* What the task requires: Locate every line in the records below that holds the word "small" and return each one.

* Dataset entries:
____________
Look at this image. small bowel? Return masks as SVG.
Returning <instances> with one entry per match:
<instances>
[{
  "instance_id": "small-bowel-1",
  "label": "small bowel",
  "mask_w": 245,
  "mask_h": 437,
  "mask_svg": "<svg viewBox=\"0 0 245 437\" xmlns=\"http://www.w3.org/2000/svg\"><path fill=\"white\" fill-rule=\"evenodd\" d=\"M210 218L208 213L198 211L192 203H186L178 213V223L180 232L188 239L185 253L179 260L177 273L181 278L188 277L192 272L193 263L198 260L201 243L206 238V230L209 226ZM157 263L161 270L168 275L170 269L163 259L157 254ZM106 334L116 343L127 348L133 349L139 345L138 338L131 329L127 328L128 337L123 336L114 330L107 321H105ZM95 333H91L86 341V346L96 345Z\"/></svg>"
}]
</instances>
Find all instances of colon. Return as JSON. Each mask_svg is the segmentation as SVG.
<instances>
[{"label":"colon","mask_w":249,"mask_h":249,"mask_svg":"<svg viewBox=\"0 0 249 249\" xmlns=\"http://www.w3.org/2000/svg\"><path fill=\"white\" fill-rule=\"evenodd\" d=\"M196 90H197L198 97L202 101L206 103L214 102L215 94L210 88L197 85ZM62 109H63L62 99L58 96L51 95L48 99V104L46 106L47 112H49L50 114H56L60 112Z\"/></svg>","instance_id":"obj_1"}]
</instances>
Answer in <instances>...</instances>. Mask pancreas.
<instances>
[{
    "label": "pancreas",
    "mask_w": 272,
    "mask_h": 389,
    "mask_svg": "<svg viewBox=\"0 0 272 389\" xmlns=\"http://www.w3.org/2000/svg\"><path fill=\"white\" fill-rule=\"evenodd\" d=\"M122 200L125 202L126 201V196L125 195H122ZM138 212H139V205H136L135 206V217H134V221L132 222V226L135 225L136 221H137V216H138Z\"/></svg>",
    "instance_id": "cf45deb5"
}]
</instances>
____________
* Solution to this task:
Look at this image. small bowel? Return masks as SVG.
  "instance_id": "small-bowel-1",
  "label": "small bowel",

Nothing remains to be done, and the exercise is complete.